But if I was dull and flattened in one way, I also felt revoltingly attuned in another. Out in the world beyond my few safe places, everything seemed like too much. I felt as if my skin had been removed, leaving me transparent and totally unprotected from the minor radiation of everyday life; every word or glance or impression ripped right through me. If you have ever cried at a movie or a wedding, you know what it’s like to be grasped by a sense of life so big and mysterious that you can’t contain it; it overwhelms you in an instant, and the excess feeling, all that can’t be comprehended, leaks out in tears because it has nowhere else to go. When I was depressed I felt that way about everything, except instead of love and beauty, the excess was sadness, futility, and pain. It was wedding-tears precisely inverted: the presentiment of loss and impermanence that gives happy moments their luminous quality was the central fact, and the presumptive existence of happiness and goodness elsewhere, far away, was what made life seem so unbearably sad.

And so I did cry, at everything. It was as if some emotional pitch detector inside me had broken. Everything meant something, but the meaning was always the same. Even inanimate objects, animals, and trees talked to me about suffering. Sitting by the plate-glass windows in the dining hall, watching a squirrel pick its way across a telephone wire, and wobble, and recover: this was the stuff of high tragedy. In reality, this period couldn’t have lasted for more than a couple of weeks, but in my memory it seems to stretch on forever—a strange little eternity in which shedding tears became a basic bodily function to be fulfilled regularly and by rote, a little pick-me-up squeezed into my hourly, between-class visits to the end-of-row stall in the ladies’ room on the first floor of Vollum Hall.

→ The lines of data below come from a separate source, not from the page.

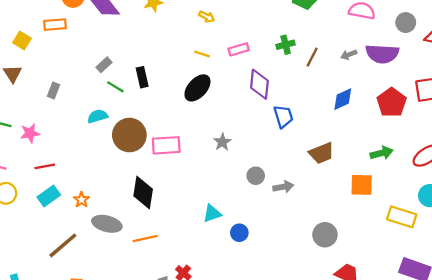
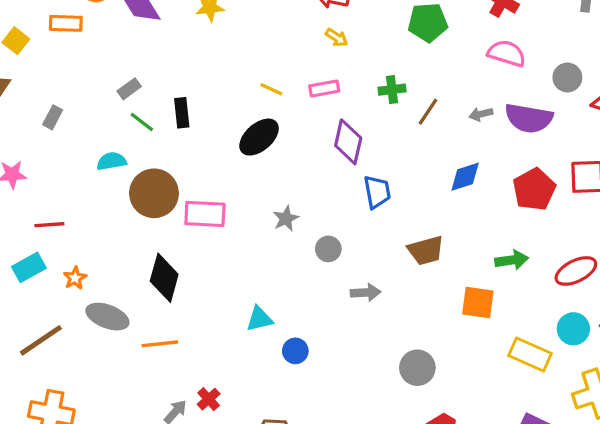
yellow arrow: (207, 17) -> (337, 37), moved
red line: (45, 166) -> (49, 225), moved
gray circle: (256, 176) -> (328, 249), moved

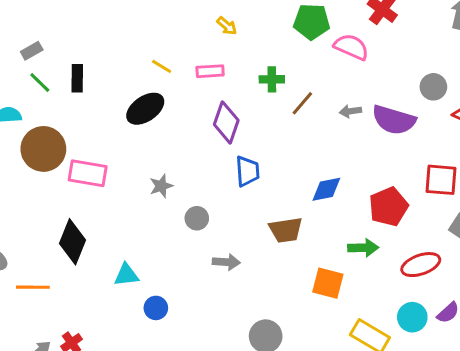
pink semicircle: (507, 53) -> (351, 47), moved
blue diamond: (465, 177) -> (326, 189), moved
red pentagon: (534, 189) -> (388, 207), moved
black diamond: (164, 278) -> (73, 242), moved

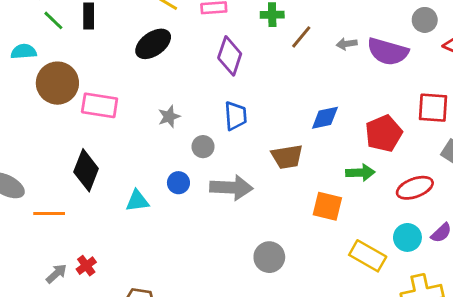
blue trapezoid: (247, 171) -> (236, 116), moved
gray arrow: (226, 262) -> (231, 188), size x1.6
blue circle: (156, 308) -> (178, 183), moved

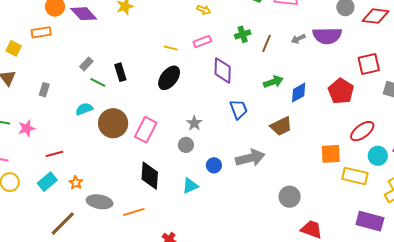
pink rectangle: (100, 105) -> (146, 130), turned -55
gray circle: (203, 147) -> (186, 145), moved
green arrow: (360, 173) -> (273, 82), moved
red ellipse: (415, 188) -> (362, 131), moved
orange square: (327, 206) -> (331, 154), moved

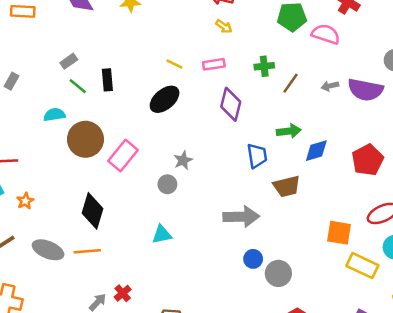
blue trapezoid: (239, 109) -> (257, 156), moved
blue circle: (214, 165) -> (253, 259), moved
black diamond: (150, 176) -> (93, 211), moved
gray ellipse: (100, 202) -> (48, 250), moved

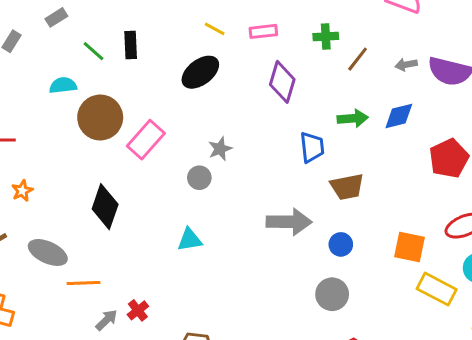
gray rectangle: (69, 61) -> (56, 17), moved
blue diamond: (316, 151) -> (399, 116), moved
orange line: (87, 251) -> (84, 283), moved
blue circle: (253, 259) -> (341, 244), moved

And then one day, the Zoloft started to work. At first all I felt were some of the side effects I’d been warned about: headache, dry mouth, a new and different kind of sleepiness. A day or two later I stopped crying, just like that. The tragedy I’d been watching came to an unexpected end, and I collected my coat and walked out into the street, surprised to find myself thinking about something other than life, death, the infinite. Not only was I free not to think about them, but for the first time in weeks they didn’t seem any more interesting than anything else: plans for the weekend, say, or conjugating Latin verbs. In the mornings, my stomach rumbled for breakfast.

At first, I studied the medicine’s effects on me with interest. In one sense, they were hard to define. I wasn’t sure how much to credit my improvement to the passage of time, or to being back at school—which, with its many pulls on my time and attention, was an environment much less conducive to brooding than home was. But even allowing for some of that, I feel confident that the Zoloft helped. The change was just too swift and decisive to be completely explainable in any other way.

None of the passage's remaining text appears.